Mexico's Tecnologico de Monterrey deploys Dalet Media Life
Dalet Media Life is to be the core production, MAM and integrated distribution system for TECNOLOGICO DE MONTERREY (TEC) Virtual University in Monterrey, Mexico.
The new, end-to-end system is used for production, cataloging, broadcast and Internet distribution of video lectures and conferences. Content is broadcast to more than 30 campuses. Dalet also manages the automated transcoding and posting of materials to the Internet delivery service, which has become an increasingly important part of the University system.
Dalet Media Life is built on the Dalet MAM platform, which manages all media files and their metadata across many different systems. Media Life includes many Dalet applications, which Virtual University uses for critical media management operations, such as ingest, logging, recording, prep editing, broadcast and archiving.
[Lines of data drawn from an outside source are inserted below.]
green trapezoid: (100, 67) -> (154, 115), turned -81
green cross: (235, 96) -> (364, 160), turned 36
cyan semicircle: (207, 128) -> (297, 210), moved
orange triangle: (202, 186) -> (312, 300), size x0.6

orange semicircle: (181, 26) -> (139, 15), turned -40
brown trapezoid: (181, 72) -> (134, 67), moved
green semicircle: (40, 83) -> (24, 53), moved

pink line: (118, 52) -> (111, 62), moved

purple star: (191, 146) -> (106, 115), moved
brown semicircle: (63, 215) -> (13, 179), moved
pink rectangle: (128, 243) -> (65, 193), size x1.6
Dalet Media Life also provides many creative toolsets for content production. The MAM platform plays a key role in the delivery of content to both traditional broadcast outlets and to new media outlets. The MAM layer in Dalet Media Life handles media, metadata and all the media manipulations that are involved in the entire production and distribution chain.
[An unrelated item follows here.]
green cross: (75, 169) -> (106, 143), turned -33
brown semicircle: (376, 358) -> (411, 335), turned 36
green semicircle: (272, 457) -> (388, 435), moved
In the Virtual University production center at Monterrey TEC, where many pre-recorded video packages and programs are produced, users ingest raw material from Sony XDCAM-EX cameras. The Dalet Xtend module facilitates the seamless exchange of content and metadata between Dalet and Apple Final Cut Pro and Adobe Premiere NLEs. Directly from their NLE workstations, the craft editors have access to media (videos, EDLS, shot selections, etc.) and metadata that are stored in the Dalet content catalogue. Many pre-production tasks such as clip selection and storyboarding can be performed using Dalet’s quick clip editing tools and then automatically exported to the edit bays for more complex editing. The finished work can then be exported back to Dalet as a new title, or saved against a placeholder—all with the appropriate metadata entries.
Once the material is approved, the Dalet MAM engine expertly controls the metadata and media processes and automatically exports the packages that are converted to H.264 format for posting on the internal e-Learning portal, which is the main distribution platform for Virtual University. Genealogy metadata linking the editor’s material to the original sources can be preserved and the content is better referenced throughout, making searches of the content catalogue and archives more efficient; content is more readily accessible to everyone who needs it.
Additionally, four large classrooms at TEC are fully equipped as Dalet broadcast “studios” and often, all four studios are broadcasting simultaneously or recording sessions for on-demand video delivery. In each classroom, operators use a Dalet workstation to insert any pre-produced video and record the classes as a live show. Once the recording of the class finishes, and it is approved, Dalet automatically exports the video lecture to the e-Learning Portal services.
The classroom “TV studios” are connected to Harmonic Omneon MediaGrid production storage with 18 TB (700 hours in XDCAM 50 format); an Omneon video server plays out the media for lectures that are broadcast by satellite to different campuses throughout Latin America. In the background Dalet also triggers Rhozet transcoders to automatically convert the high resolution broadcasts to H.264 and MPEG formats that are used for website and proxy browsing on the archive. Dalet also integrates with XenData HSM system to control the HP tape library that has a capacity of 2400 hours in XDCAM 50 format.